Post#80 » by colts18 » Sat Aug 4, 2012 10:27 pm

drza wrote:3) Re: Duncan and KG vs LeBron

When comparing across years for players at the very top, I'm not sure how much we can rely purely on numbers (be they RAPM, SPM, PER, whatever) as our separating factors. To some extent we can, but if we look at the rankings for several of these stats in the regular and postseason for these players, we see:

2003 Duncan - 3rd in PER (26.9), 2nd in postseason PER (28.4), 2nd in RAPM (+5.0), +24 playoffs on/off

2004 Garnett - 1st in PER (29.4), 2nd in postseason PER (25), 1st in RAPM (+8.0), +25 playoffs on/off

2009 LeBron - 1st in PER (31.7), 1st in postseason PER (37.4!), 1st in RAPM (+9.3), +11 playoffs on/off

I mean, in all 3 cases we're talking clearly at the top of the league in every measure. LeBron's postseason PER was crazy, but on the whole once you get to the top I'm not sure that there's enough info in his boxscore domination to say for sure that this was more valuable than the huge 2-way impacts that Duncan and Garnett were having. In the end, once the stats agree essentially that these guys are "best of best" caliber statistically, from there I think the discussion moves more to situational analysis, scouting, discussions like the "portability" issue, and things of that nature.

To me these are the three most impressive peak seasons of the past decade, with Dirk, Wade, Nash and Kobe a step back. I'm just not as convinced as some that LeBron is clearly (or at all) better than Duncan and KG. I think he'd be third among the three on my ballot.

The postseason +/- is all but meaningless because the SSS of off court data (only 18 minutes of off court data vs. Lakers). But the on court data does have some meaning. KG played at least 42 Minutes in every playoff game but 2. I'll compare KG with LeBron first then I'll add Duncan.

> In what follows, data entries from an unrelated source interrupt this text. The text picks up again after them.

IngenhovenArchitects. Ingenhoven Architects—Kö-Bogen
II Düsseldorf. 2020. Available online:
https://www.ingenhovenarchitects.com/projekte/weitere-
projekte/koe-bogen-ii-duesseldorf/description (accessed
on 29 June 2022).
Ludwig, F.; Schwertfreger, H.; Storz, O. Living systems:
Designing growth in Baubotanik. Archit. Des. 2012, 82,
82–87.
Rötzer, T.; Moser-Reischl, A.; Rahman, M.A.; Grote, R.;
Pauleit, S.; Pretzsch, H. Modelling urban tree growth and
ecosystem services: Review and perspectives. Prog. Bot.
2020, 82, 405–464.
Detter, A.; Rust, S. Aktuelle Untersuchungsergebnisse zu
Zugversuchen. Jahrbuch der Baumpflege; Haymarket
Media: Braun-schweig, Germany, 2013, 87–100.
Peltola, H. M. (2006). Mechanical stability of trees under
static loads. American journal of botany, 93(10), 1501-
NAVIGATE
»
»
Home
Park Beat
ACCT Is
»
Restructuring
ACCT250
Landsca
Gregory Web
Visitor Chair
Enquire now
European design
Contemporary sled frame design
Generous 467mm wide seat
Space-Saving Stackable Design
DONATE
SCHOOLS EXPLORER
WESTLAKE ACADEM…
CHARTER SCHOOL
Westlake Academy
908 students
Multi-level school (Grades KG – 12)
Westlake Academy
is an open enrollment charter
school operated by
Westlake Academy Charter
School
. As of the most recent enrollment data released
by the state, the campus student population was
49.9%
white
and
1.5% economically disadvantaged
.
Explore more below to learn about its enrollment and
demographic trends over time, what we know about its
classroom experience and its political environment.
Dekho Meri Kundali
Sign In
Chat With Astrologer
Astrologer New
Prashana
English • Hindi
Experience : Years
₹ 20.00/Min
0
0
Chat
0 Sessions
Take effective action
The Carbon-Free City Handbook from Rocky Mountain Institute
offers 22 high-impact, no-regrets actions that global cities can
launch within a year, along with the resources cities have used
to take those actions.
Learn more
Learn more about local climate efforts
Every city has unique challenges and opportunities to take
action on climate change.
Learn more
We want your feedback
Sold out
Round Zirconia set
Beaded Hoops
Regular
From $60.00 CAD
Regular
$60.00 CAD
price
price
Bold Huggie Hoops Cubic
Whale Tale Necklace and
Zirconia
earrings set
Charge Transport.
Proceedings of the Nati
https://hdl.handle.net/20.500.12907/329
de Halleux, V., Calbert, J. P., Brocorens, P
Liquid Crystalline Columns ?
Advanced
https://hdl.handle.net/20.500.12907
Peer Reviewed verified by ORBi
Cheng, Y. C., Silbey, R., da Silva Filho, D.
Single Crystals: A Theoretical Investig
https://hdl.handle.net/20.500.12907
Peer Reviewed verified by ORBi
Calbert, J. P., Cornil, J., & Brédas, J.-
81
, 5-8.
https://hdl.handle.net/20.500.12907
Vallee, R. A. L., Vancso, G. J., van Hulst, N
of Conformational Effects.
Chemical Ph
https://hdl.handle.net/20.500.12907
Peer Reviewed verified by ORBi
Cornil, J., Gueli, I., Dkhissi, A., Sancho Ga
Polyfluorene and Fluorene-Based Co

LeBron 35-9-7, .399 WS/48, .618 TS%, 128 O rating-100 D rating
KG 24-14-5, .163 WS/48, .513 TS%, 100 O Rating-95 D rating

LeBron's WS/48 was over 2x higher and his TS% is 10 points higher. That efficiency gap is huge. If KG shot at LeBron's efficiency, he would have scored 90 more points which would add up 5 PPG extra.

On Court +/-:
LeBron 09: +15.0
KG 04: +2.5

Massive difference

avg Game score:
KG 19.2
LeBron 29.9



KG's team was outscored for the whole playoffs despite having HCA throughout. They +3.1 defensively compared to the average in those playoffs while the Cavs were -5.0. Cavs were +4.9 offensively compared to TWolves +3.1.